**PROBLEM STATEMENT:**
Every line of the material must be given again verbatim. Skip the images.

**TASK INPUTS:**
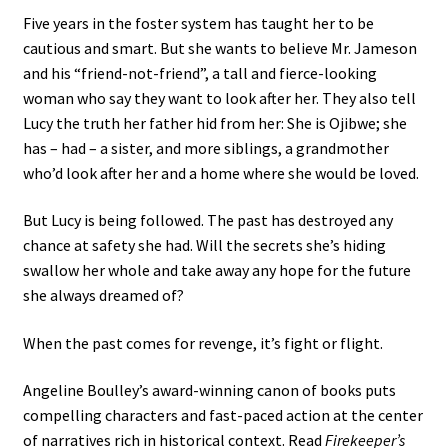
Five years in the foster system has taught her to be
cautious and smart. But she wants to believe Mr. Jameson
and his “friend-not-friend”, a tall and fierce-looking
woman who say they want to look after her. They also tell
Lucy the truth her father hid from her: She is Ojibwe; she
has – had – a sister, and more siblings, a grandmother
who’d look after her and a home where she would be loved.
But Lucy is being followed. The past has destroyed any
chance at safety she had. Will the secrets she’s hiding
swallow her whole and take away any hope for the future
she always dreamed of?
When the past comes for revenge, it’s fight or flight.
Angeline Boulley’s award-winning canon of books puts
compelling characters and fast-paced action at the center
of narratives rich in historical context. Read
Firekeeper’s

**RESPONSE TO THIS EXERCISE:**
Five years in the foster system has taught her to be
cautious and smart. But she wants to believe Mr. Jameson
and his “friend-not-friend”, a tall and fierce-looking
woman who say they want to look after her. They also tell
Lucy the truth her father hid from her: She is Ojibwe; she
has – had – a sister, and more siblings, a grandmother
who’d look after her and a home where she would be loved.
But Lucy is being followed. The past has destroyed any
chance at safety she had. Will the secrets she’s hiding
swallow her whole and take away any hope for the future
she always dreamed of?
When the past comes for revenge, it’s fight or flight.
Angeline Boulley’s award-winning canon of books puts
compelling characters and fast-paced action at the center
of narratives rich in historical context. Read
Firekeeper’s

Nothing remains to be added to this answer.